Arn cayó de rodillas ante el arzobispo y besó de nuevo su mano, dándole las gracias por la inmerecida clemencia y el perdón que le había dispensado, dado que su estupidez no era excusa suficiente. En un breve momento de felicidad, Arn se imaginó que todo había pasado, que su pecado no había sido poseer a Cecilia por amor, sino haber ayudado a Knut Eriksson a burlarse con intenciones astutas del mismísimo arzobispo.

Pero no había pasado todo. Cuando Arn se hubo alzado a la indicación suave del arzobispo y se hubo sentado enfrente de los dos viejos amigos recibió su veredicto.

—Escúchame bien —dijo el arzobispo—. Tus pecados en cuanto a la burla de tu propio arzobispo están perdonados. Pero has infringido la ley de Dios en cuanto que has poseído a dos mujeres que son hermanas y por ese pecado, que es una abominación, no hay misericordia sencilla. Lo común sería que te condenásemos a lá penitencia eterna para el resto de tu vida. Pero vamos a mostrarte indulgencia porque creemos que ésas son las intenciones del Señor. Harás tu penitencia durante media vida, veinte años, y lo mismo hará tu concubina. Harás tu penitencia en calidad de un templario del Señor y tu nombre será a partir de ahora Arn de Gothia y ningún otro. Ve a tu penitencia y que el Señor guíe tus pasos—y tu espada y que Su gracia te ilumine. ¡Eso, ya está! El hermano Guilbert te lo explicará todo mejor. Yo me marcho, pero nos veremos en el camino a Roma, adonde irás primero.

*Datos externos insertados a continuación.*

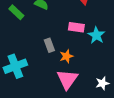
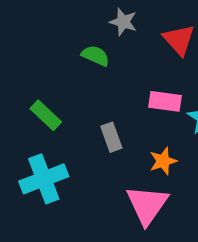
green rectangle: (16, 12) -> (46, 115), moved
orange star: (66, 56) -> (163, 161), moved

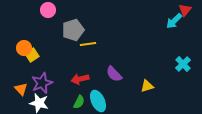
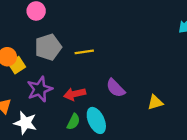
gray pentagon: (73, 30) -> (48, 47), moved
purple star: (42, 83) -> (40, 89), moved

A Arn le daba vueltas la cabeza. Comprendió que había recibido clemencia pero no del todo. Porque media vida era más de lo que había vivido y no podría ni imaginarse a sí mismo como un hombre viejo, a los treinta y siete años de edad, cuando sus pecados estarían perdonados. Imploró con la mirada al padre Henri sin decir nada y parecía no poder marcharse hasta que éste le hubiese dicho algo.

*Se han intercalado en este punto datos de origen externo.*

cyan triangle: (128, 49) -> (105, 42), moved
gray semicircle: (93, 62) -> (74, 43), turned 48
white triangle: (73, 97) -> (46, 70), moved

—El camino a Jerusalén ha sido torcido al principio, mi querido Arn —dijo el padre Henri quedamente—, Pero ésa es la voluntad de Dios, de eso estamos los dos convencidos. ¡Ahora ve en paz!

Cuando Arn, cabizbajo y con pasos casi tambaleantes, los hubo dejado, los dos hombres se quedaron durante un largo rato enredándose en una conversación cada vez más profunda sobre la voluntad de Dios. Los dos tenían muy claro que la intención de Dios era enviar otro gran guerrero para Su Sagrado ejército.

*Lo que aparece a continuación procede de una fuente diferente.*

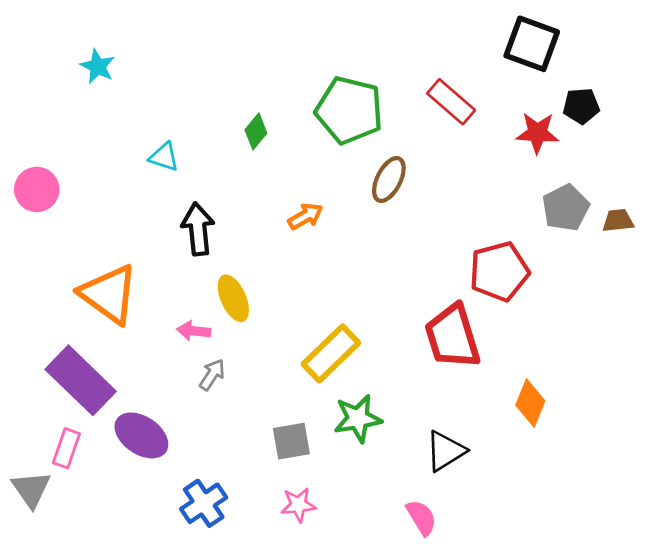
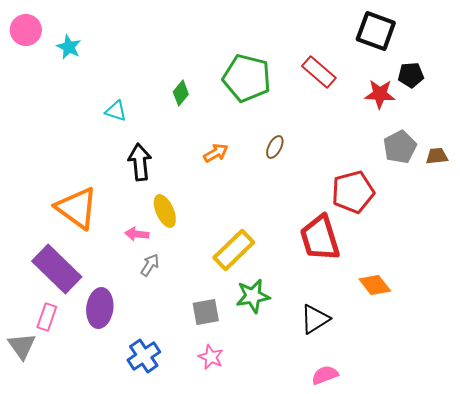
brown ellipse: (389, 180) -> (275, 147), moved, size x0.7
pink circle: (37, 189) -> (26, 30), moved
orange diamond: (530, 403) -> (375, 285), turned -60
purple ellipse: (141, 435) -> (100, 308), turned 63
pink star: (298, 505) -> (211, 357), turned 30
pink semicircle: (421, 517) -> (325, 375), moved, turned -80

Pero ¿y si Knut Eriksson hubiese sido rey un poco antes para que Arn y Cecilia hubiesen sido bendecidos como marido y mujer? ¿Y si Cecilia, quien al parecer era una persona tan inocente y de buen corazón como Arn, no hubiese ido a visitar a su hermana Katarina? ¿Y si la priora Rikissa no hubiese sido del linaje sverkeriano y por ello hubiese puesto en marcha este escándalo con fuerza y gran resolución?

Si todo esto y otras muchas cosas no hubiesen ocurrido, el Ejército Sagrado de Dios habría tenido un guerrero menos. Por otro lado, el filósofo ya había mostrado que este tipo de razonamientos nunca eran sólidos. No obstante, Dios había mostrado su voluntad y había que doblegarse ante ella.

El hermano Guilbert iba con cuidado con Arn los primeros días cuando su misión era hacer entender a Arn lo que ahora y por mucho tiempo sería su cometido. No lo dejó hablar de su castigo ni de todo lo que tenía que dejar, se quedó en lo concreto.

Por consiguiente, Arn tendría que cabalgar con el arzobispo Stéphan hasta Roma, pero allí se separarían sus caminos, puesto que el arzobispo tenía cosas que arreglar con el papa Alejandro III y Arn tenía que presentarse en el castillo de los templarios en Roma, el castillo templario más grande del mundo. Eso era así porque en Roma todos los aspirantes eran aceptados o rechazados. Ciertamente eran muchos los que se sentían llamados a luchar en el Sagrado Ejército de Dios, tanto más porque con ello se obtenía el perdón por todos los pecados y se llegaba al cielo en caso de morir con la espada en mano. Consecuentemente, sólo uno de cada diez esperanzados era aceptado tras realizar las pruebas.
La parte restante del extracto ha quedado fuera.